They are also suspected endocrine disrupters.

Nonylphenols and their ethoxylates are used in the production of a

wide range of products and processes including industrial cleaning,

paints, paper, inks, and textiles. Octoylphenol and their ethoxylates

are much less widely used, but have similar properties to

nonylphenols and could potentially be used as substitutes for

nonylphenols.

The measures would lead to the end of uses of the chemicals that lead

to high levels of environmental exposure and would bring in strict

controls on remaining uses.

The Forum based its recommendation on the risk management strategy

that has already been agreed for nonylphenol and their ethoxylates by

EU Member States under existing legislation. The Forum concluded that

it would take too long for this to become law under a new EU

directive, and that industry should take action to reduce the risks

as soon as possible.

Environment minister, Michael Meacher, agreed that the current uses

of nonylphenols, and their ethoxylates give rise to unacceptable

risks to the environment and that substitution with octylphenols

would present similar risks.

'We cannot tolerate the uses of such hazardous chemicals that result

in them being released into the environment in large quantities. This

proposed voluntary agreement with industry would dramatically reduce

the risks and will also encourage innovation and prepare UK industry

for the future legislation ahead of its competitors elsewhere.

I therefore invite industry to engage with the government in

developing this formal voluntary agreement as quickly as possible.'

Notes

1. In addition to phasing out the uses of nonylphenol and octylphenol

and their ethoxylates, the CSF recommends that action should be taken

to restrict releases into the environment as a result of:

production;

captive use;

manufacturing and formulation of preparations, including

phenol/formaldehyde resins, plastic stabilisers and emulsion

polymerisation; and

disposal of products containing these substances.

2. This is the CSF's first recommendation for a formal voluntary

agreement on specific chemicals.

3. The UK Chemicals Strategy recognised that rapid action was not

being achieved by the current EU legislation for existing chemicals.

It identified voluntary agreements as preferable to legislation

because they could achieve faster action on harmful substances.

Voluntary action was also recognised as being a less bureaucratic

approach, which gives industry the opportunity to develop innovative

plans for risk reduction andsubstitution.

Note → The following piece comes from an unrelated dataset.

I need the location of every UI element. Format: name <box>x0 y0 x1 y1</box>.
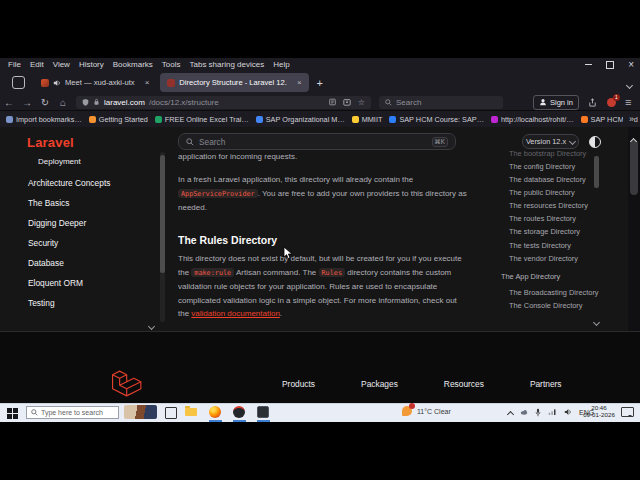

4. The Chemicals Stakeholder Forum was set up under the UK Chemicals

Strategy, published in 1999. The Strategy identified the following

goals: make full information publicly available about the

environmental risks of chemicals; continue reduction of risks

presented by chemicals to the environment and human health - while

maintaining the competitiveness of industry; phase out early those

chemicals identified as representing an unacceptable risk to the

environment.

5. The Forum was established to advise the government on action to

take forward the aims of the strategy as well as general chemicals

policy. It is chaired by the Earl of Selborne and includes

representatives from industry, environmental and consumer groups,

retailers, scientists, and trade unions. The Forum has agreed the

following terms of reference:

T o advise government on managing risks to the environment and (via

the environment) to human health from chemicals entering the

environment through commercial production and use in accordance with

the 1999 government paper 'Sustainable production and use of chemicals

- a strategic approach', taking into account the views of interested

bodies and the public, and European and international chemicals

policy, and with due regard to sustainable development and the

precautionary principle.

To advise government on the development of general policy on

chemicals in the environment and, where appropriate, make

recommendations for research and monitoring.

6. Further details about the CSF, including meeting papers and agenda

can be found on the DEFRA website.

7. Details of EU proposals to control the risks from nonylphenols can

be found here.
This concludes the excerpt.